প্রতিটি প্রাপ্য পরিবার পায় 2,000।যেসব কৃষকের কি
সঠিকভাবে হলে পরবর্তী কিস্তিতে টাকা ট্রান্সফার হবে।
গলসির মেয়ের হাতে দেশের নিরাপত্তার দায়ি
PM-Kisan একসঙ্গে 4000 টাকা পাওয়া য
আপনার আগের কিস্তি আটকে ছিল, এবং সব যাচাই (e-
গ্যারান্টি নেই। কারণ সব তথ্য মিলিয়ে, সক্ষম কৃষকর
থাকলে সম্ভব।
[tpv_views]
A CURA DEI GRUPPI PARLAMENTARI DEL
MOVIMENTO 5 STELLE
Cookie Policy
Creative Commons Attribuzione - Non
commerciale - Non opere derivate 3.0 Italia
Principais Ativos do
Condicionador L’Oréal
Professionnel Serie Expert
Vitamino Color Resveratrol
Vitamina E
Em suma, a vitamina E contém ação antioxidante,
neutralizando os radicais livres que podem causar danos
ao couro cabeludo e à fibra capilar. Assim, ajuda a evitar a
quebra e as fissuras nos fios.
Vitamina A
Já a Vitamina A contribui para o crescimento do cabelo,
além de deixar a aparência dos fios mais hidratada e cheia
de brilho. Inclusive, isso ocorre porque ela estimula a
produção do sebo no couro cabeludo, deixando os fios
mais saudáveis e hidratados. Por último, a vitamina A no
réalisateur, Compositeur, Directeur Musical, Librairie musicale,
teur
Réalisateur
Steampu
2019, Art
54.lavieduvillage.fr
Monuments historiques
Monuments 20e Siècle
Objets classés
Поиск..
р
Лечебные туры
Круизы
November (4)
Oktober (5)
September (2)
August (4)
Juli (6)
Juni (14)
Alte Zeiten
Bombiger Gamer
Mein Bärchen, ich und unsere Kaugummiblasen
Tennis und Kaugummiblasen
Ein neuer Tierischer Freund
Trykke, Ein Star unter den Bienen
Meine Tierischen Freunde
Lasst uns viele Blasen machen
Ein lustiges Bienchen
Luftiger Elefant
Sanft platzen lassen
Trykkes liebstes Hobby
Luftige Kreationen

*Exercise goal*:
Print each entry precisely. Include every line.

*Exercise answer*:
প্রতিটি প্রাপ্য পরিবার পায় 2,000।যেসব কৃষকের কি
সঠিকভাবে হলে পরবর্তী কিস্তিতে টাকা ট্রান্সফার হবে।
গলসির মেয়ের হাতে দেশের নিরাপত্তার দায়ি
PM-Kisan একসঙ্গে 4000 টাকা পাওয়া য
আপনার আগের কিস্তি আটকে ছিল, এবং সব যাচাই (e-
গ্যারান্টি নেই। কারণ সব তথ্য মিলিয়ে, সক্ষম কৃষকর
থাকলে সম্ভব।
[tpv_views]
A CURA DEI GRUPPI PARLAMENTARI DEL
MOVIMENTO 5 STELLE
Cookie Policy
Creative Commons Attribuzione - Non
commerciale - Non opere derivate 3.0 Italia
Principais Ativos do
Condicionador L’Oréal
Professionnel Serie Expert
Vitamino Color Resveratrol
Vitamina E
Em suma, a vitamina E contém ação antioxidante,
neutralizando os radicais livres que podem causar danos
ao couro cabeludo e à fibra capilar. Assim, ajuda a evitar a
quebra e as fissuras nos fios.
Vitamina A
Já a Vitamina A contribui para o crescimento do cabelo,
além de deixar a aparência dos fios mais hidratada e cheia
de brilho. Inclusive, isso ocorre porque ela estimula a
produção do sebo no couro cabeludo, deixando os fios
mais saudáveis e hidratados. Por último, a vitamina A no
réalisateur, Compositeur, Directeur Musical, Librairie musicale,
teur
Réalisateur
Steampu
2019, Art
54.lavieduvillage.fr
Monuments historiques
Monuments 20e Siècle
Objets classés
Поиск..
р
Лечебные туры
Круизы
November (4)
Oktober (5)
September (2)
August (4)
Juli (6)
Juni (14)
Alte Zeiten
Bombiger Gamer
Mein Bärchen, ich und unsere Kaugummiblasen
Tennis und Kaugummiblasen
Ein neuer Tierischer Freund
Trykke, Ein Star unter den Bienen
Meine Tierischen Freunde
Lasst uns viele Blasen machen
Ein lustiges Bienchen
Luftiger Elefant
Sanft platzen lassen
Trykkes liebstes Hobby
Luftige Kreationen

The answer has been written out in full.